Plastic Postfeminism:
Two Years of Barbie’s Legacy
This July marks two years since Barbie-mania swept the world—and since Margot Robbie stepped onto the pink carpet in full Barbie regalia, kicking off a global tour that, in a haze of consumerism, blurred the lines between film, fashion and what it meant to be feminine.
It was a moment that felt, if I'm honest, a little confusing. On the one hand, Barbie had feminist flair. It challenged what it means to be a woman, celebrated agency, and featured a cast who openly aligned with feminist ideals. (Celebrities talking about the “F word” on a global press tour? That felt new.) The film even squared up to the unattainable beauty standards the doll has long embodied.
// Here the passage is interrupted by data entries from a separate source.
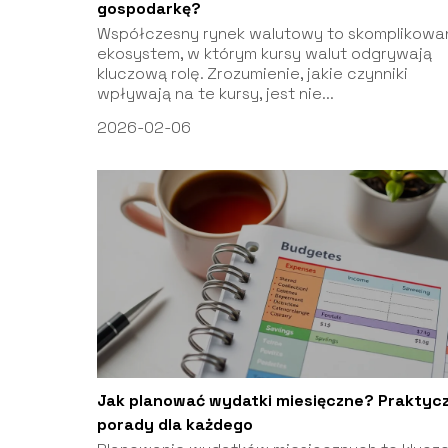
gospodarkę?
Współczesny rynek walutowy to skomplikowa
ekosystem, w którym kursy walut odgrywają
kluczową rolę. Zrozumienie, jakie czynniki
wpływają na te kursy, jest nie...
2026-02-06
Jak planować wydatki miesięczne? Praktyc
porady dla każdego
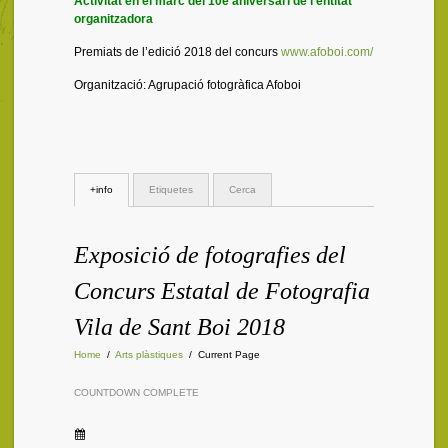
Activitat en el marc del 10è aniversari de l’entitat
organitzadora
Premiats de l’edició 2018 del concurs
www.afoboi.com/
Organització: Agrupació fotogràfica Afoboi
+info
Etiquetes
Cerca
Exposició de fotografies del
Concurs Estatal de Fotografia
Vila de Sant Boi 2018
Home
/
Arts plàstiques
/
Current Page
COUNTDOWN COMPLETE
And yet, all of this came fronted by the overwhelmingly beautiful Margot Robbie, wrapped in high-gloss nostalgia, squeaky-clean imagery and pinktastic marketing. The contradiction was hard to reckon with.
Barbie has always been a controversial figure. Some see her unrealistic proportions and hyper-femininity as a symbol of the sexualised expectations placed on girls and young women. That critique hasn’t gone unheard at Mattel. Over the years, the Barbie range has expanded to include a more racially and ethnically diverse line-up. She’s taken on hundreds of roles, from doctor to astronaut, and has, in theory, been liberated from her original mould.
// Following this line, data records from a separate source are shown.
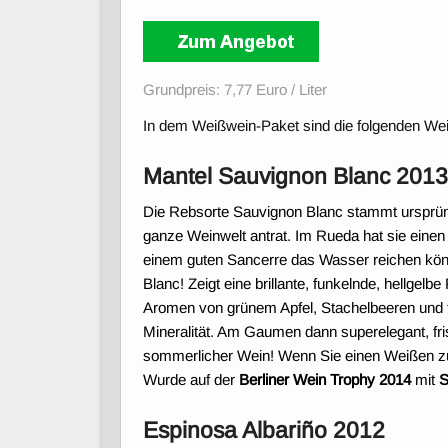
Grundpreis: 7,77 Euro / Liter
In dem Weißwein-Paket sind die folgenden Wein
Mantel Sauvignon Blanc 201
Die Rebsorte Sauvignon Blanc stammt ursprüngl
ganze Weinwelt antrat. Im Rueda hat sie einen 
einem guten Sancerre das Wasser reichen kön
Blanc! Zeigt eine brillante, funkelnde, hellgelb
Aromen von grünem Apfel, Stachelbeeren und tr
Mineralität. Am Gaumen dann superelegant, fri
sommerlicher Wein! Wenn Sie einen Weißen zu
Wurde auf der
Berliner Wein Trophy 2014
mit
S
Espinosa Albariño 2012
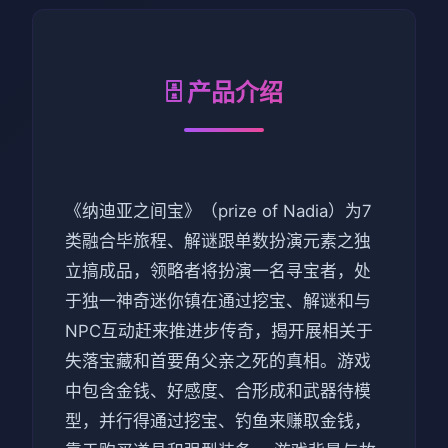
🗄️ 产品介绍
《纳迪亚之间宝》（prize of Nadia）为7
类融合毕旅程、解谜跟单数扮演元素之独
立搞成品，领略者将扮演一名寻宝者，处
于独一神奇迷你镇在通过挖宝、解谜和与
NPC互动赶来推进步传奇，揭开展相关于
失落宝藏和首要角父亲之死的真相。游戏
中包含金钱、好感度、合形成和武器待模
型，并行得通过挖宝、钓鱼来赚取金钱，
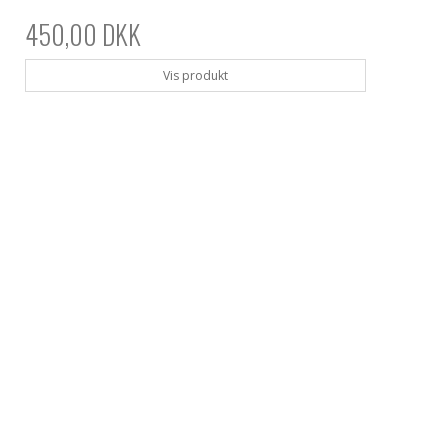
450,00 DKK
Vis produkt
And yet, the beloved OG ‘Stereotypical Barbie’ remains: impossibly thin, blonde, white and polished. Barbie seems to live at the intersection of postfeminism and popular feminism, where empowerment is glossy, palatable, and often sold back to us as sparkle-coated liberation.
Earlier notions of postfeminism, especially in the 1990s, often denied the need for feminism altogether. The sentiment was: we’ve got our rights, we’re in the workplace, we are sexual because we want to be—what more do we need? It was almost a contradictory bargain. Women were granted a controlled kind of freedom, so long as they didn’t question the broader structures still holding everything in place, and looked good doing it. The result? A life lived in contradictions across our work, bodies and expectations. All perfectly summed up by Gloria’s epic monologue:
““You have to be thin, but can’t say you want to be thin… You have to be a career woman but also always be looking out for other people… …You have to answer for men’s bad behavior, which is insane, but if you point that out, you’re accused of complaining. You’re supposed to stay pretty for men, but not so pretty that you tempt them too much or that you threaten other women…But always stand out and always be grateful. But never forget that the system is rigged. So find a way to acknowledge that but also always be grateful….You have to never get old, never be rude, never show off, never be selfish, never fall down””
But Barbie didn’t deny feminism. The cast openly called themselves feminists. The film addressed the everyday slights women face: the sexism, the contradictions, the emotional labour. This wasn’t just a glossy rerun of 90s postfeminist media. There was something else going on.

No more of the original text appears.